* _EXERCISE BRIEF_:
In how many lines of the records below does the word "says" appear? Answer with the number alone.

PROVIDED RECORDS below:

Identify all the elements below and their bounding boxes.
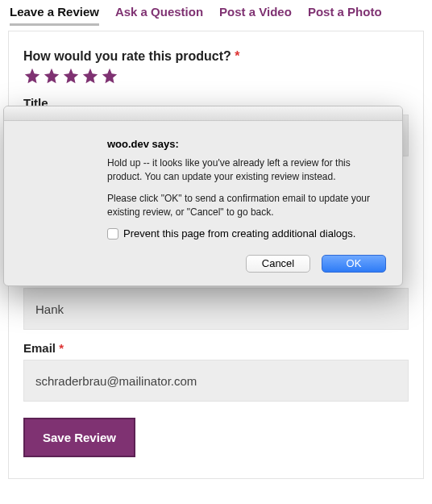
- ok-button[interactable]: OK: [322, 255, 386, 273]
- prevent-dialogs-row[interactable]: Prevent this page from creating addition…: [107, 227, 380, 241]
- required-mark: *: [235, 49, 239, 63]
- email-input[interactable]: [23, 360, 409, 402]
- tabs-bar: Leave a Review Ask a Question Post a Vid…: [0, 0, 432, 26]
- name-input[interactable]: [23, 288, 409, 330]
- dialog-message-1: Hold up -- it looks like you've already …: [107, 156, 380, 184]
- tab-leave-review[interactable]: Leave a Review: [10, 5, 99, 26]
- star-icon[interactable]: [81, 67, 99, 85]
- prevent-dialogs-label: Prevent this page from creating addition…: [123, 227, 355, 241]
- dialog-body: woo.dev says: Hold up -- it looks like y…: [4, 121, 402, 255]
- rate-question: How would you rate this product? *: [23, 49, 409, 64]
- star-icon[interactable]: [101, 67, 118, 85]
- star-icon[interactable]: [43, 67, 60, 85]
- js-alert-dialog: woo.dev says: Hold up -- it looks like y…: [3, 106, 403, 286]
- star-icon[interactable]: [62, 67, 80, 85]
- star-rating[interactable]: [23, 67, 409, 85]
- tab-ask-question[interactable]: Ask a Question: [115, 5, 203, 26]
- tab-post-video[interactable]: Post a Video: [219, 5, 292, 26]
- dialog-buttons: Cancel OK: [4, 255, 402, 285]
- dialog-source: woo.dev says:: [107, 137, 380, 152]
- tab-post-photo[interactable]: Post a Photo: [308, 5, 382, 26]
- rate-question-text: How would you rate this product?: [23, 49, 231, 63]
- dialog-titlebar: [4, 106, 402, 121]
- dialog-message-2: Please click "OK" to send a confirmation…: [107, 192, 380, 219]
- cancel-button[interactable]: Cancel: [246, 255, 310, 273]
- star-icon[interactable]: [23, 67, 41, 85]
- prevent-dialogs-checkbox[interactable]: [107, 228, 118, 240]
- required-mark: *: [59, 341, 64, 355]
- save-review-button[interactable]: Save Review: [23, 418, 135, 457]
- email-label: Email *: [23, 341, 409, 355]
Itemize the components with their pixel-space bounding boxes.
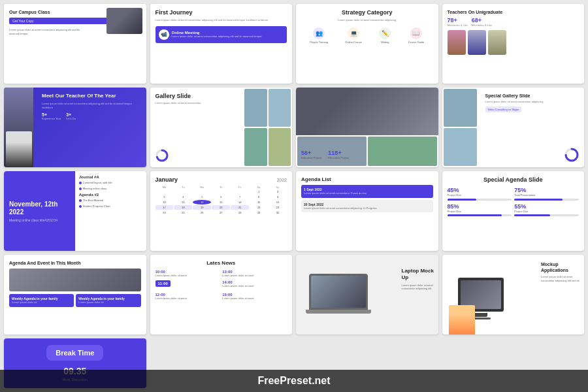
calendar-header: January 2022 xyxy=(155,176,287,183)
mockup-content: Mockup Applications Lorem ipsum dolor si… xyxy=(541,261,580,282)
gallery-grid xyxy=(243,88,292,167)
strategy-subtitle: Lorem ipsum dolor sit amet consectetur a… xyxy=(301,18,433,22)
teacher-subtitle: Lorem ipsum dolor sit amet consectetur a… xyxy=(42,102,141,110)
teacher-stat-1: 5+ Experience Year xyxy=(42,112,61,120)
avatar-2 xyxy=(468,30,486,55)
slide-teachers: Teachers On Unigraduate 78+ Mechanics & … xyxy=(442,4,585,84)
people-training-label: People Training xyxy=(310,41,328,44)
special-gallery-tag: Video Consulting on Skype xyxy=(485,106,522,112)
agenda-2-title: Agenda #2 xyxy=(79,193,142,197)
stat-1: 78+ Mechanics & Like xyxy=(448,17,468,27)
agenda-bar-3 xyxy=(448,214,512,216)
agenda-stat-4: 55% Project One xyxy=(514,203,579,217)
teacher-stat1-label: Experience Year xyxy=(42,117,61,120)
journal-item-text-2: Meeting online class xyxy=(83,187,106,191)
slide-laptop-mockup: Laptop Mock Up Lorem ipsum dolor sit ame… xyxy=(296,255,438,335)
icon-people-training: 👥 People Training xyxy=(310,27,328,44)
calendar-year: 2022 xyxy=(276,178,287,182)
icon-online-course: 💻 Online Course xyxy=(345,27,362,44)
agenda-stat-1: 45% Project One xyxy=(448,187,512,201)
icon-writing: ✏️ Writing xyxy=(379,27,391,44)
agenda-stat3-label: Project One xyxy=(448,210,512,214)
journal-date: November, 12th 2022 xyxy=(9,201,70,216)
main-photo xyxy=(296,88,438,135)
photo-stat-2: 118+ Education Project xyxy=(328,150,348,159)
agenda-items: The Best Material Student Progress Chart xyxy=(79,199,142,208)
stat2-label: Education Project xyxy=(328,156,348,159)
avatar-3 xyxy=(488,30,506,55)
news-item-1100: 11:00 Lorem ipsum dolor sit amet xyxy=(155,280,220,291)
journey-card-text: Online Meeting Lorem ipsum dolor sit ame… xyxy=(172,31,262,39)
person-at-monitor xyxy=(449,305,475,335)
news-item-1000: 10:00 Lorem ipsum dolor sit amet xyxy=(155,270,220,278)
slide-journal: November, 12th 2022 Meeting online class… xyxy=(4,171,146,251)
course-guide-label: Course Guide xyxy=(408,41,425,44)
agenda-stat4-pct: 55% xyxy=(514,203,579,210)
people-training-icon: 👥 xyxy=(313,27,325,39)
special-agenda-title: Special Agenda Slide xyxy=(448,176,580,183)
calendar-days-header: Mo Tu We Th Fr Sa Su xyxy=(155,186,287,189)
journal-date-sub: Meeting online class title#201234 xyxy=(9,218,70,222)
slide-special-agenda: Special Agenda Slide 45% Project One 75%… xyxy=(442,171,585,251)
agenda-event-title: Agenda And Event In This Month xyxy=(9,260,141,266)
laptop-subtitle: Lorem ipsum dolor sit amet consectetur a… xyxy=(402,284,434,291)
agenda-bar-2 xyxy=(514,199,579,201)
agenda-stat1-pct: 45% xyxy=(448,187,512,193)
laptop-title: Laptop Mock Up xyxy=(402,268,434,282)
journey-title: First Journey xyxy=(155,9,287,16)
news-item-1300: 13:00 Lorem ipsum dolor sit amet xyxy=(222,270,287,278)
laptop-content: Laptop Mock Up Lorem ipsum dolor sit ame… xyxy=(402,268,434,291)
news-grid: 10:00 Lorem ipsum dolor sit amet 13:00 L… xyxy=(155,270,287,301)
agenda-event-card-1: Weekly Agenda in your family Lorem ipsum… xyxy=(9,294,74,307)
calendar-month: January xyxy=(155,176,178,183)
special-gallery-img-2 xyxy=(444,128,477,166)
journal-item-2: Meeting online class xyxy=(79,187,142,191)
slide-mockup-apps: Mockup Applications Lorem ipsum dolor si… xyxy=(442,255,585,335)
slide-teacher-year: Meet Our Teacher Of The Year Lorem ipsum… xyxy=(4,88,146,167)
teacher-avatars xyxy=(448,30,580,55)
journey-card: 📹 Online Meeting Lorem ipsum dolor sit a… xyxy=(155,26,287,43)
agenda-bar-4 xyxy=(514,214,579,216)
agenda-event-cards: Weekly Agenda in your family Lorem ipsum… xyxy=(9,294,141,307)
agenda-bar-1 xyxy=(448,199,512,201)
teacher-stat-2: 3+ Let's Go xyxy=(66,112,76,120)
stat2-num: 118+ xyxy=(328,150,348,156)
slide-calendar: January 2022 Mo Tu We Th Fr Sa Su 1 2 3 … xyxy=(150,171,293,251)
slide-agenda-event: Agenda And Event In This Month Weekly Ag… xyxy=(4,255,146,335)
slide-special-gallery: Special Gallery Slide Lorem ipsum dolor … xyxy=(442,88,585,167)
laptop-body xyxy=(309,274,368,316)
agenda-item2-body: Lorem ipsum dolor sit amet consectetur a… xyxy=(304,206,431,210)
journal-dot-2 xyxy=(79,188,82,190)
agenda-stat-2: 75% Total Presentation xyxy=(514,187,579,201)
agenda-item1-body: Lorem ipsum dolor sit amet consectetur. … xyxy=(304,191,431,195)
slide-strategy: Strategy Category Lorem ipsum dolor sit … xyxy=(296,4,438,84)
progress-circle xyxy=(155,149,169,162)
agenda-item-text-2: Student Progress Chart xyxy=(83,204,110,208)
stat1-label: Mechanics & Like xyxy=(448,24,468,27)
journey-subtitle: Lorem ipsum dolor sit amet consectetur a… xyxy=(155,18,287,22)
stat-2: 68+ Mechanics & Like xyxy=(472,17,492,27)
watermark: FreePreset.net xyxy=(0,370,588,392)
stats-overlay: 56+ Education Project 118+ Education Pro… xyxy=(301,150,349,159)
special-gallery-img-1 xyxy=(444,89,477,127)
teacher-stats-row: 5+ Experience Year 3+ Let's Go xyxy=(42,112,141,120)
monitor-stand xyxy=(474,313,487,317)
mockup-title: Mockup Applications xyxy=(541,261,580,273)
gallery-img-4 xyxy=(269,128,291,166)
calendar-week-4: 17 18 19 20 21 22 23 xyxy=(155,205,287,210)
agenda-list-title: Agenda List xyxy=(301,176,433,182)
gallery-img-2 xyxy=(269,89,291,127)
journal-a-title: Journal #A xyxy=(79,175,142,179)
card-sub: Lorem ipsum dolor sit amet consectetur a… xyxy=(172,35,262,39)
photo-stat-1: 56+ Education Project xyxy=(301,150,321,159)
slide-first-journey: First Journey Lorem ipsum dolor sit amet… xyxy=(150,4,293,84)
news-item-1200: 12:00 Lorem ipsum dolor sit amet xyxy=(155,293,220,301)
teacher-photo xyxy=(4,88,33,167)
online-course-icon: 💻 xyxy=(348,27,359,39)
news-text-3: Lorem ipsum dolor sit amet xyxy=(155,297,220,301)
teacher-stat2-label: Let's Go xyxy=(66,117,76,120)
agenda-card1-sub: Lorem ipsum dolor sit xyxy=(12,301,71,304)
slide-agenda-list: Agenda List 1 Sept 2022 Lorem ipsum dolo… xyxy=(296,171,438,251)
teacher-person-img xyxy=(6,131,32,167)
agenda-stat2-label: Total Presentation xyxy=(514,193,579,197)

End of PROVIDED RECORDS.

* _OUTPUT OF THE TASK_:
3